==== RECORDS SHOWN

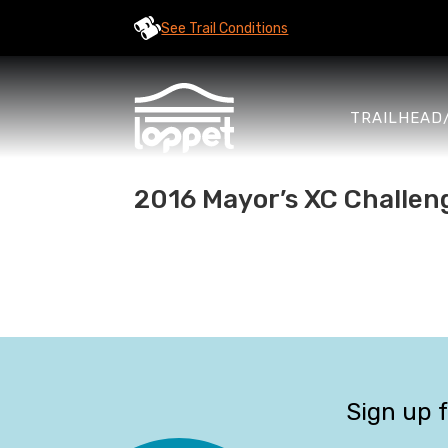
See Trail Conditions
TRAILHEAD
2016 Mayor’s XC Challen
Sign up 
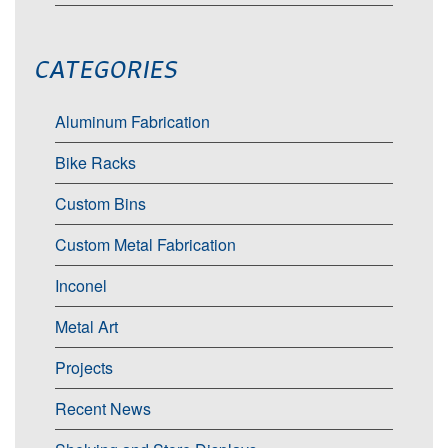
CATEGORIES
Aluminum Fabrication
Bike Racks
Custom Bins
Custom Metal Fabrication
Inconel
Metal Art
Projects
Recent News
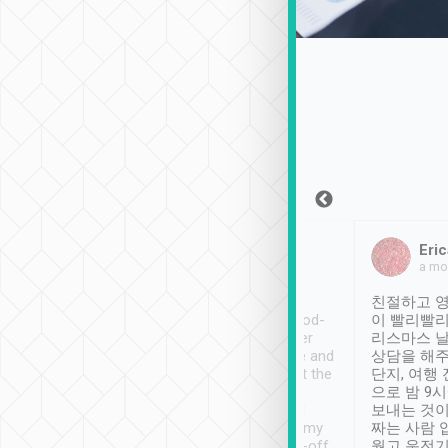
Sean Lee
Jack Ng
Eric
Dec 30th, 2018
a week ago
a mo
ooking to Lavender
Tripool provides great
친절하고 영
- taichung.
service, vehicles in good-
이 빨리빨리
nous area with
condition and the driver
리스마스 
ny public transport.
service was awesome and
상담을 해주
er was so helpful
thoughtful. Driver went the
단지, 여행
ty ( telling us
extra mile on my last
으로 밤 9
ther places of
booking to confirm if I
보내는 것이
t not known to
have safely arrived at my
짜는 사람 
 so definitely more
destination after drop-off.
웠고 운전기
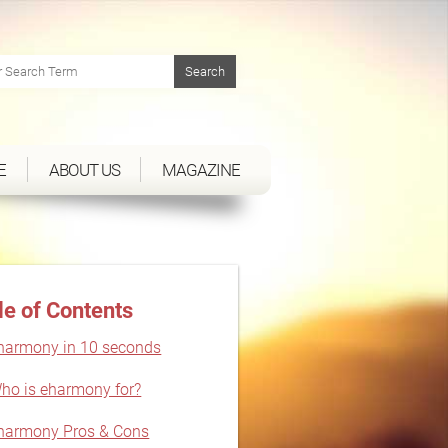
E
ABOUT US
MAGAZINE
le of Contents
harmony in 10 seconds
ho is eharmony for?
harmony Pros & Cons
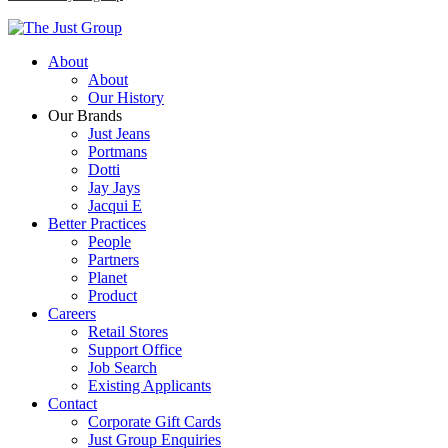
About
About
Our History
Our Brands
Just Jeans
Portmans
Dotti
Jay Jays
Jacqui E
Better Practices
People
Partners
Planet
Product
Careers
Retail Stores
Support Office
Job Search
Existing Applicants
Contact
Corporate Gift Cards
Just Group Enquiries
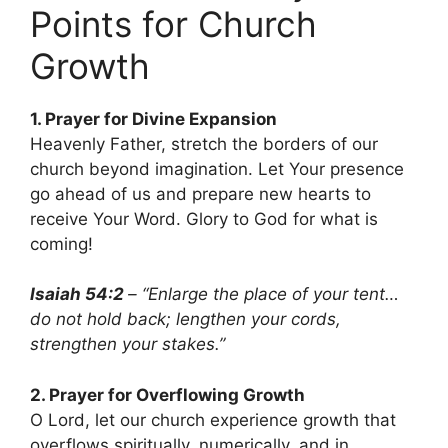
Points for Church
Growth
1. Prayer for Divine Expansion
Heavenly Father, stretch the borders of our
church beyond imagination. Let Your presence
go ahead of us and prepare new hearts to
receive Your Word. Glory to God for what is
coming!
Isaiah 54:2
– “Enlarge the place of your tent…
do not hold back; lengthen your cords,
strengthen your stakes.”
2. Prayer for Overflowing Growth
O Lord, let our church experience growth that
overflows spiritually, numerically, and in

========

* [PROBLEM]:
Everything in the data except the pictures must appear in your answer unchanged.

* [YOUR SOLUTION]:
See Trail Conditions
TRAILHEAD
2016 Mayor’s XC Challen
Sign up 
CATEGORIES
Aluminum Fabrication
Bike Racks
Custom Bins
Custom Metal Fabrication
Inconel
Metal Art
Projects
Recent News
Sean Lee
Jack Ng
Eric
Dec 30th, 2018
a week ago
a mo
ooking to Lavender
Tripool provides great
친절하고 영
- taichung.
service, vehicles in good-
이 빨리빨리
nous area with
condition and the driver
리스마스 
ny public transport.
service was awesome and
상담을 해주
er was so helpful
thoughtful. Driver went the
단지, 여행
ty ( telling us
extra mile on my last
으로 밤 9
ther places of
booking to confirm if I
보내는 것이
t not known to
have safely arrived at my
짜는 사람 
 so definitely more
destination after drop-off.
웠고 운전기
E
ABOUT US
MAGAZINE
le of Contents
harmony in 10 seconds
ho is eharmony for?
harmony Pros & Cons
About
About
Our History
Our Brands
Just Jeans
Portmans
Dotti
Jay Jays
Jacqui E
Better Practices
People
Partners
Planet
Product
Careers
Retail Stores
Support Office
Job Search
Existing Applicants
Contact
Corporate Gift Cards
Just Group Enquiries
Points for Church
Growth
1. Prayer for Divine Expansion
Heavenly Father, stretch the borders of our
church beyond imagination. Let Your presence
go ahead of us and prepare new hearts to
receive Your Word. Glory to God for what is
coming!
Isaiah 54:2
– “Enlarge the place of your tent…
do not hold back; lengthen your cords,
strengthen your stakes.”
2. Prayer for Overflowing Growth
O Lord, let our church experience growth that
overflows spiritually, numerically, and in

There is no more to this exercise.